The lines to copy are those with "vairākas" in them. Pull each one from the entries below.

DATA PROVIDED
....

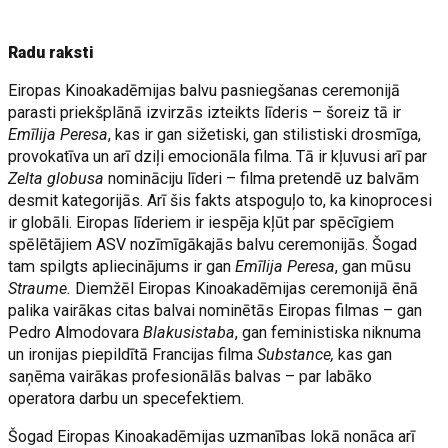
Radu raksti
Eiropas Kinoakadēmijas balvu pasniegšanas ceremonijā
parasti priekšplānā izvirzās izteikts līderis – šoreiz tā ir
Emīlija Peresa
, kas ir gan sižetiski, gan stilistiski drosmīga,
provokatīva un arī dziļi emocionāla filma. Tā ir kļuvusi arī par
Zelta globusa
nomināciju līderi – filma pretendē uz balvām
desmit kategorijās. Arī šis fakts atspoguļo to, ka kinoprocesi
ir globāli. Eiropas līderiem ir iespēja kļūt par spēcīgiem
spēlētājiem ASV nozīmīgākajās balvu ceremonijās. Šogad
tam spilgts apliecinājums ir gan
Emīlija Peresa
, gan mūsu
Straume.
Diemžēl Eiropas Kinoakadēmijas ceremonijā ēnā
palika vairākas citas balvai nominētās Eiropas filmas – gan
Pedro Almodovara
Blakusistaba
, gan feministiska niknuma
un ironijas piepildītā Francijas filma
Substance,
kas gan
saņēma vairākas profesionālās balvas – par labāko
operatora darbu un specefektiem.
Šogad Eiropas Kinoakadēmijas uzmanības lokā nonāca arī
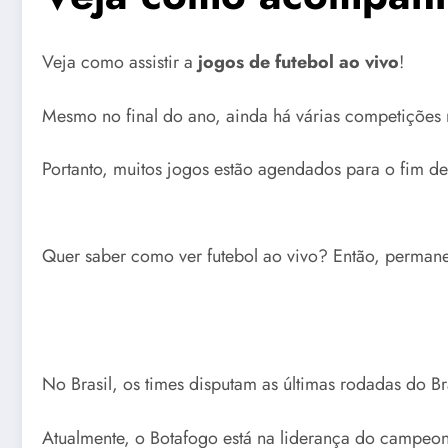
Veja como assistir a
jogos de futebol ao vivo
!
Mesmo no final do ano, ainda há várias competições 
Portanto, muitos jogos estão agendados para o fim 
Quer saber como ver futebol ao vivo? Então, permane
No Brasil, os times disputam as últimas rodadas do B
Atualmente, o Botafogo está na liderança do campeon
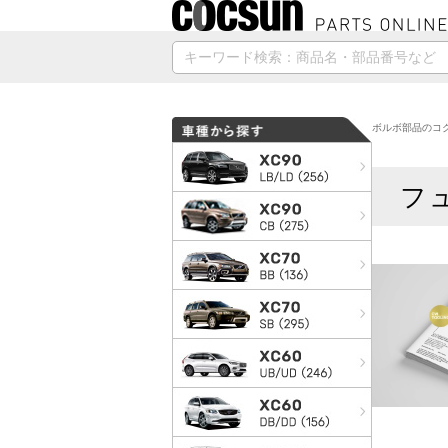
ボルボ部品のコク
フ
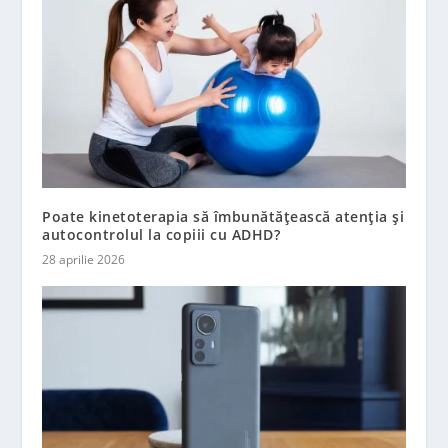
Poate kinetoterapia să îmbunătățească atenția și
autocontrolul la copiii cu ADHD?
28 aprilie 2026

....

ANSWER SPACE
palika vairākas citas balvai nominētās Eiropas filmas – gan
saņēma vairākas profesionālās balvas – par labāko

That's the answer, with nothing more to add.